2. Na fundamentação do acórdão afirma-se o seguinte:

"Como é pacífico, o dever de sigilo profissional que impende sobre o Advogado tem a sua razão de ser na necessidade de preservar o princípio da confiança, sendo que o exercício da advocacia assume reconhecido interesse público, dada a natureza social dessa função.

Como se consagra no n.º 2.3.1. do Código de Deontologia dos Advogados Europeus: “ É requisito essencial do livre exercício da advocacia a possibilidade do cliente revelar ao advogado informações que não confiaria a mais ninguém, e que este possa ser o destinatário de informações sigilosas só transmissíveis no pressuposto da confidencialidade. Sem a garantia de confidencialidade não pode haver confiança. O segredo profissional é, pois, reconhecido como direito e dever fundamental e primordial do advogado.

A obrigação do advogado de guardar segredo profissional visa garantir razões de interesse público, nomeadamente a administração da justiça e a defesa dos interesses dos clientes. Consequentemente, esta obrigação deve beneficiar de uma proteção especial por parte do Estado.“

E como forma de salvaguardar e proteger esse dever de sigilo profissional, acrescenta-se no n.º 2.3.2 que “O advogado deve respeitar a obrigação de guardar segredo relativamente a toda a informação confidencial de que tome conhecimento no âmbito da sua atividade profissional.“ [...]

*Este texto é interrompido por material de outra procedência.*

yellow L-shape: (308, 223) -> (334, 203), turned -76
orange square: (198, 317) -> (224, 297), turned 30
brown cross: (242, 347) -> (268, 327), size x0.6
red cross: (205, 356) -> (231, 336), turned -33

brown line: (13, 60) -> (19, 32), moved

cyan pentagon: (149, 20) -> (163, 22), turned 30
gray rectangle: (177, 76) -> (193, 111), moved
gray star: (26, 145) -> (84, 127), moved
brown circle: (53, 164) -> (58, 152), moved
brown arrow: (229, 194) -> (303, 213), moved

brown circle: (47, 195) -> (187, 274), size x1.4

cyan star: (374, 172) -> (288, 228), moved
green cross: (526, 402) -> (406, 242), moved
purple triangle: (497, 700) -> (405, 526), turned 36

Neste sentido, como se refere no AC desta Relação de 7.07.2010 [AC RP de 7.07.2010, Processo n.º 10443/08.6TDPRT-A.P1, relator EDUARDA LOBO, disponível in www.dgsi.pt] “ Sempre que estejam em causa profissões (como é o caso do exercício da advocacia) de fundamental importância colectiva, designadamente porque grande maioria das pessoas carece de as utilizar, a inviolabilidade dos segredos conhecidos através do seu exercício constitui condição indispensável de confiança nessas imprescindíveis actividades e, nessa medida, reveste-se de elevado interesse público. “ E, ainda, refere-se em outro passo do mesmo aresto que “ O segredo profissional é um direito e um dever do advogado. Só um segredo profissional com tais contornos é verdadeiramente o garante de um interesse público que, com ele, a lei visa prosseguir e que tem uma dupla vertente: por um lado, que as partes se façam, sem qualquer receio, aconselhar o Advogado e que este possa, sem constrangimento, ser informado de tudo o que entenda ser necessário ao exercício correcto do seu múnus; por outro, que o Advogado possa, sem constrangimento, correr o caminho da livre e responsável conciliação de interesses, como forma de reduzir a conflitualidade judicial.“ [...]

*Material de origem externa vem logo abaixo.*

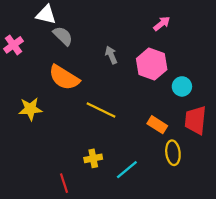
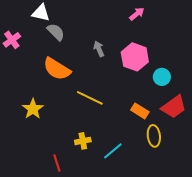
pink arrow: (162, 24) -> (137, 14), moved
yellow star: (30, 109) -> (33, 109), moved, turned -30
red trapezoid: (195, 120) -> (174, 107), turned -132

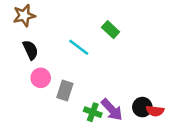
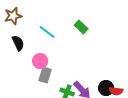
cyan line: (79, 47) -> (47, 32), moved
pink circle: (41, 78) -> (40, 61), moved

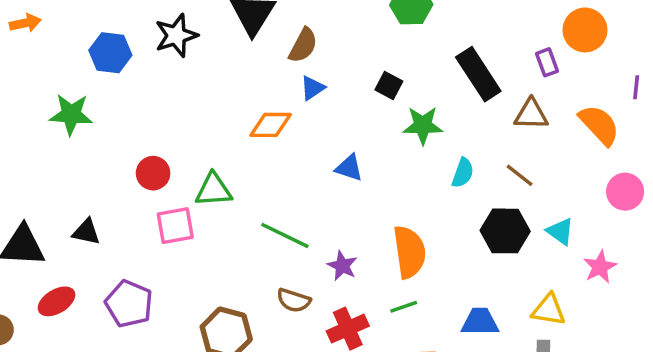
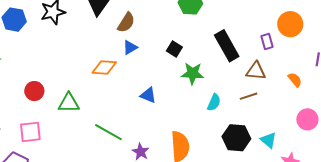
orange semicircle: (599, 125) -> (295, 80), size x0.6
brown line: (520, 175) -> (249, 96), moved, turned -60
pink square: (175, 226) -> (30, 132), moved

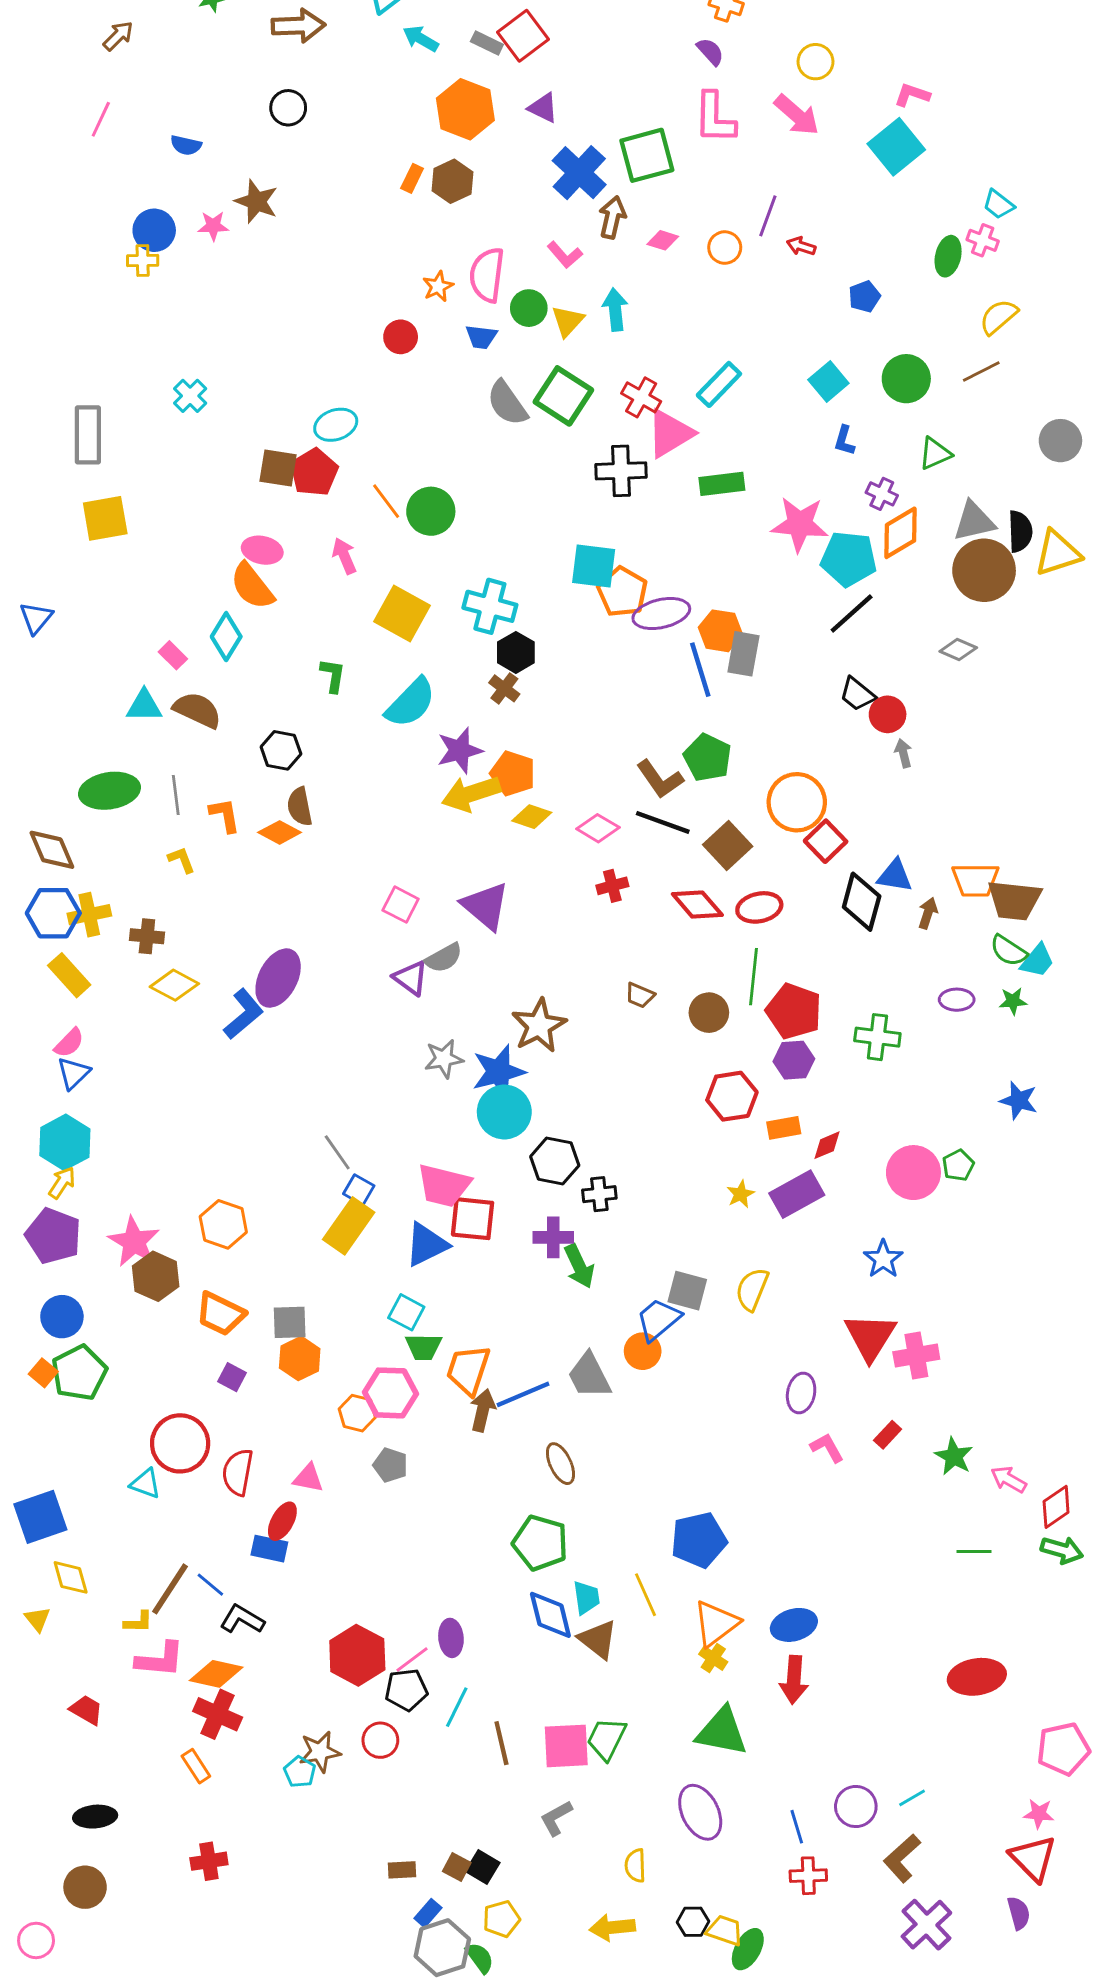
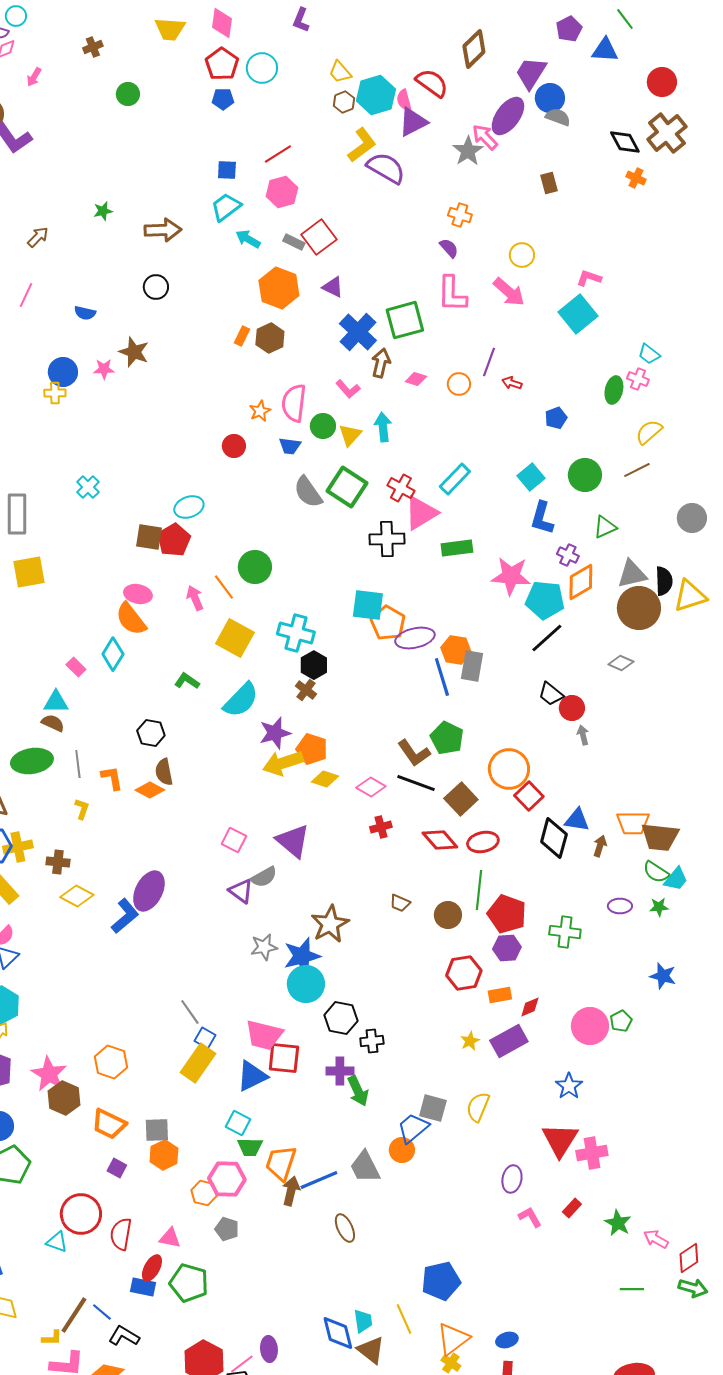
blue L-shape: (844, 441) -> (542, 518), size x1.6
orange line: (386, 501) -> (224, 587), moved
green L-shape: (333, 675) -> (187, 681), turned -65
brown semicircle: (197, 710) -> (53, 723), moved, size x0.7
yellow L-shape: (182, 860) -> (82, 809), turned 40
green pentagon: (540, 1543) -> (189, 1283), moved
blue ellipse: (794, 1625) -> (507, 1340), size x0.7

O nº 3 do citado artigo 92º apenas impede a revelação ou junção de documentos quando, face ao seu conteúdo, daí resulte a revelação de factos sujeitos a sigilo e a consequente violação do dever de segredo.

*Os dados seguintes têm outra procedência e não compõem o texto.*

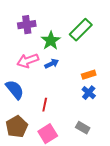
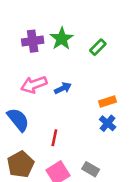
green rectangle: (81, 30) -> (98, 47), size x0.6
green star: (51, 41) -> (62, 39), moved
gray rectangle: (83, 128) -> (91, 169), moved

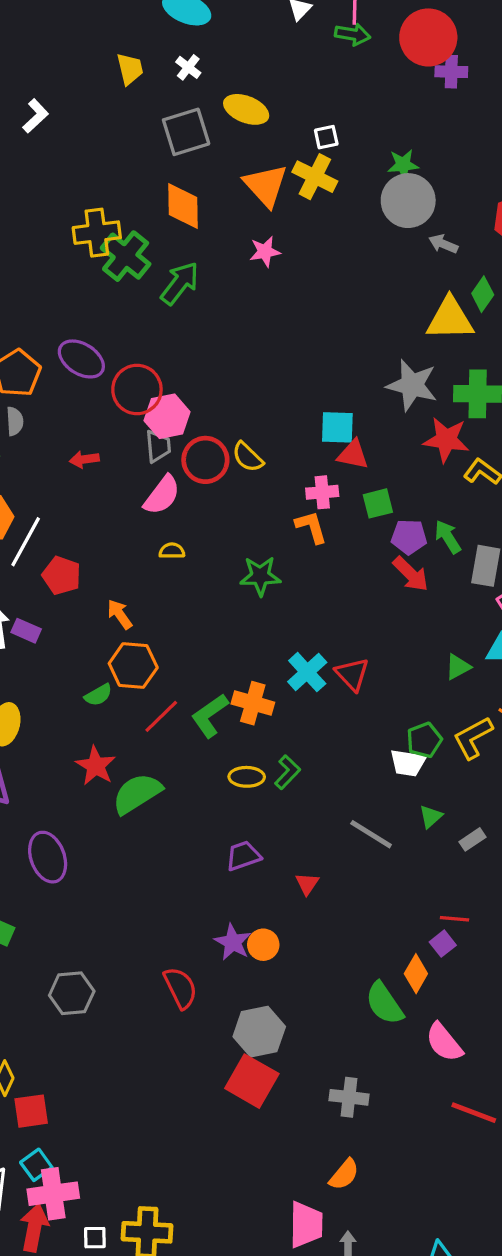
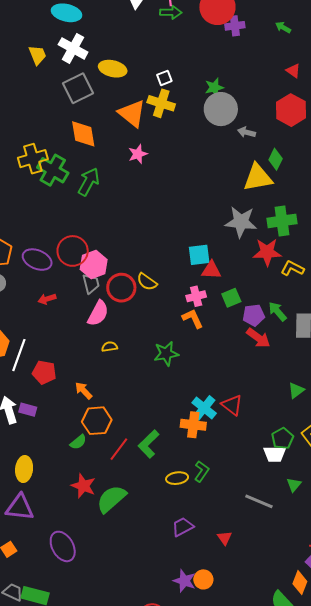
white cross: (188, 67) -> (73, 48), size x1.8
purple ellipse: (81, 359) -> (37, 260), moved
orange cross: (253, 703) -> (193, 425), moved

Portanto, nem todos os factos estão abrangidos pelo sigilo profissional, mas apenas aqueles que se reportam a assuntos profissionais que o advogado tomou conhecimento, exclusivamente, por revelação do cliente ou revelados por ordem deste, ou, ainda, no âmbito de negociações que visem pôr termo ao litígio, tenham essas negociações obtido o almejado acordo de interesses (judicial ou extrajudicial) ou não tenham obtido esse acordo (negociações malogradas), pois que o princípio da confiança, essencial e imprescindível ao exercício dessa função, exige confidencialidade relativamente aos factos e informações reveladas pelo seu cliente e que, não fora essa garantia, o mesmo não os revelaria a mais ninguém.

Por conseguinte é este, em nosso ver, o preciso e específico sentido do artigo 92º do EOA e é, logicamente, com tal interpretação que o mesmo deve, pois, ser aplicado o caso dos autos.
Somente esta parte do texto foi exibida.